Mandatory wellness programs vary from company to company but can range from cholesterol screenings to employee-specific weight-loss plans to nicotine policies.

Over the past several years wellness programs have found their way into various companies across the United States. Such programs, geared toward getting employees healthy in order to cut insurance costs, are known to reward employees for participating and sanction them for refusing to do so. This new corporate attitude has generated concern about employers' roles in their employees' personal lives and is predicted to result in future discrimination and privacy lawsuits.

According to some estimates, corporations' healthcare costs are expected to double by the year 2016. And considering that the obesity epidemic alone is currently costing employers $12 billion annually, a twofold increase in overall healthcare costs will drastically impact companies' bottom lines. This may be one reason that companies are more willing to face the possible legal challenges associated with wellness programs.

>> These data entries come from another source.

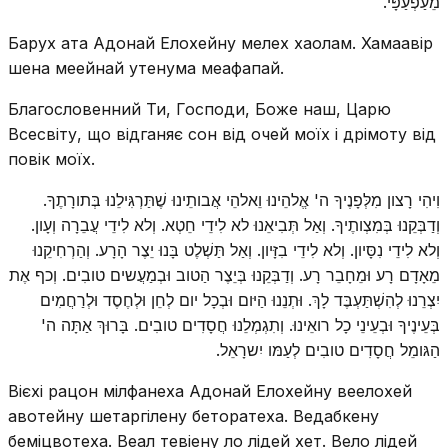
מֵעַפְעַפָּי.
Барух ата Адонай Елохейну мелех хаолам. Хамаавір
шена меейнай утенума меафапай.
Благословенний Ти, Господи, Боже наш, Царю
Всесвіту, що відганяє сон від очей моїх і дрімоту від
повік моїх.
וִיהִי רָצון מִלְּפָנֶיךָ ה' אֱלהֵינוּ וֵאלהֵי אֲבותֵינוּ שֶׁתַּרְגִּילֵנוּ בְּתורָתֶךָ.
וְדַבְּקֵנוּ בְּמִצְותֶיךָ. וְאַל תְּבִיאֵנוּ לא לִידֵי חֵטְא. וְלא לִידֵי עֲבֵרָה וְעָון.
וְלא לִידֵי נִסָּיון. וְלא לִידֵי בִזָּיון. וְאַל תַּשְׁלֶט בָּנוּ יֵצֶר הָרָע. וְהַרְחִיקֵנוּ
מֵאָדָם רָע וּמֵחָבֵר רָע. וְדַבְּקֵנוּ בְּיֵצֶר הַטוב וּבְמַעֲשים טובִים. וְכף אֶת
יִצְרֵנוּ לְהִשְׁתַּעְבֶּד לָךְ. וּתְנֵנוּ הַיּום וּבְכָל יום לְחֵן וּלְחֶסֶד וּלְרַחֲמִים
בְּעֵינֶיךָ וּבְעֵינֵי כָל רואֵינוּ. וְתִגְמְלֵנוּ חֲסָדִים טובִים. בָּרוּךְ אַתָּה ה'
הַגּומֵל חֲסָדִים טובִים לְעַמּו יִשרָאֵל.
Вієхі рацон мілфанеха Адонай Елохейну веелохей
авотейну шетаргілену беторатеха. Ведабкену
беміцвотеха. Веал тевіену ло лідей хет. Вело лідей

Mandatory wellness programs vary from company to company but can range from cholesterol screenings to employee-specific weight-loss plans to nicotine policies. For example, Scotts Miracle-Gro Co. bans employees from smoking, regardless of whether it is done on company or personal time. Cadmus Community Corp., located in Richmond, Virginia, requires employees and their spouses to submit to health-risk assessments in order to obtain health insurance. Iowa-based Principal Financial Group Inc. has a similar policy program whereby workers must undergo health exams that track things like weight, blood pressure, and use of tobacco to qualify for coverage. Compelling employees to provide such personal information raises the question "Do these requirements violate their rights?"

In some instances the answer is "yes." In 2006 the city of Taylor, Michigan, was brought to federal court after implementing a mandatory wellness program that forced the city's firefighters to participate in blood screenings that would detect cholesterol levels. At the time the plaintiffs argued that the program violated their constitutional rights. After the city's motion for summary judgment was denied, Taylor discontinued the program.

Another recent Massachusetts case has also placed these programs at the center of legal debates. In Rodrigues v. The Scotts Co. a former Scotts Miracle-Gro Co. employee is suing the aforementioned company because it terminated his employment when he tested positive for nicotine, violating the company's ban. The case is ongoing.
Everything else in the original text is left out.